Summerhall, Edinburgh – until 28 August 2022
Guest reviewer: Bryony Rae Taylor
Twenty-one-year-old Catriona is very good at lying. She knows she isn’t supposed to, but she just can’t help herself when a ‘not unhandsome’ American man comes into the pub where she works. Craving some exhilaration and a reprieve from her mother’s grilling about whether she is living an exciting life yet or not, Catriona takes American Man on a wild goose chase of tall tales around her small home town in Northern Ireland.
Lies upon lies accumulate, exponentially becoming bombastic stories of BLOOD and GORE and VIOLENCE. Rachael Rooney’s performance is appropriately frenetic: her (incredible) eyebrows threaten to escape her face as they seem to rise higher with every untruth. She bounds across the stage, making intense eye contact with the audience as she goes, reeling them into her world of deception.

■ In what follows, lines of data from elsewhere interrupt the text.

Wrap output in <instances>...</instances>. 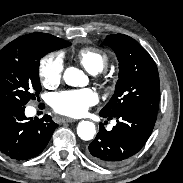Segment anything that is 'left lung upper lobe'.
I'll return each mask as SVG.
<instances>
[{"label":"left lung upper lobe","instance_id":"obj_1","mask_svg":"<svg viewBox=\"0 0 183 183\" xmlns=\"http://www.w3.org/2000/svg\"><path fill=\"white\" fill-rule=\"evenodd\" d=\"M119 61V79L111 100L100 111L112 117L126 110L157 114L159 74L149 53L133 38L124 34L109 35L104 42Z\"/></svg>","mask_w":183,"mask_h":183}]
</instances>
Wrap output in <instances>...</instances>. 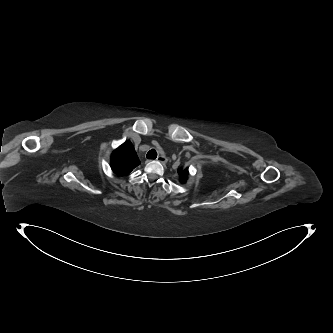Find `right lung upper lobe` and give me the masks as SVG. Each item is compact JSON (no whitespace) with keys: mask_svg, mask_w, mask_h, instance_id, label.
Instances as JSON below:
<instances>
[{"mask_svg":"<svg viewBox=\"0 0 333 333\" xmlns=\"http://www.w3.org/2000/svg\"><path fill=\"white\" fill-rule=\"evenodd\" d=\"M139 164L140 160L130 141L124 142L114 150L110 159L112 171L120 176L129 174Z\"/></svg>","mask_w":333,"mask_h":333,"instance_id":"cb5924a9","label":"right lung upper lobe"}]
</instances>
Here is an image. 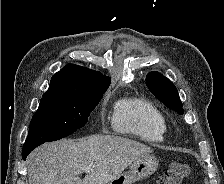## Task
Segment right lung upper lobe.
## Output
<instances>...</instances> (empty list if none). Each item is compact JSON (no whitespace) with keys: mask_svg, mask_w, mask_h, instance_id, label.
<instances>
[{"mask_svg":"<svg viewBox=\"0 0 224 184\" xmlns=\"http://www.w3.org/2000/svg\"><path fill=\"white\" fill-rule=\"evenodd\" d=\"M111 79L100 72L68 64L51 78L44 97H77L107 89Z\"/></svg>","mask_w":224,"mask_h":184,"instance_id":"right-lung-upper-lobe-1","label":"right lung upper lobe"}]
</instances>
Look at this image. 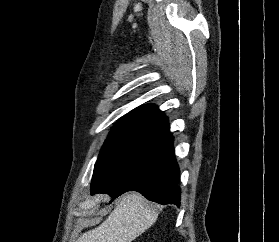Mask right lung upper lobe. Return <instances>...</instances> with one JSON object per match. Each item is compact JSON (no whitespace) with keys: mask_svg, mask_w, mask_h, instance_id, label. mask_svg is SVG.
<instances>
[{"mask_svg":"<svg viewBox=\"0 0 279 242\" xmlns=\"http://www.w3.org/2000/svg\"><path fill=\"white\" fill-rule=\"evenodd\" d=\"M131 114H144L153 117L163 118V113L158 109L156 105L148 104L138 107L132 111Z\"/></svg>","mask_w":279,"mask_h":242,"instance_id":"obj_1","label":"right lung upper lobe"}]
</instances>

The set is deceivingly simple: a white sheet forms the backdrop and there are just two chairs and a light shade to set the scene. It makes the stage seem imbricated in the fallacy: we could be anywhere, at any time. The only sure thing is that Catriona has us captive.
Eoin McAndrew’s script is borderline cruel in that Rooney is required to deliver the frenzied prose in only an hour. But it is watertight. Hysterical in tone, speed, and funniness, and Fay Lomas’ direction ensures the writing is done justice. The Girl Who Was Very Good at Lying is slick, moving, and an absolute gem of the Fringe.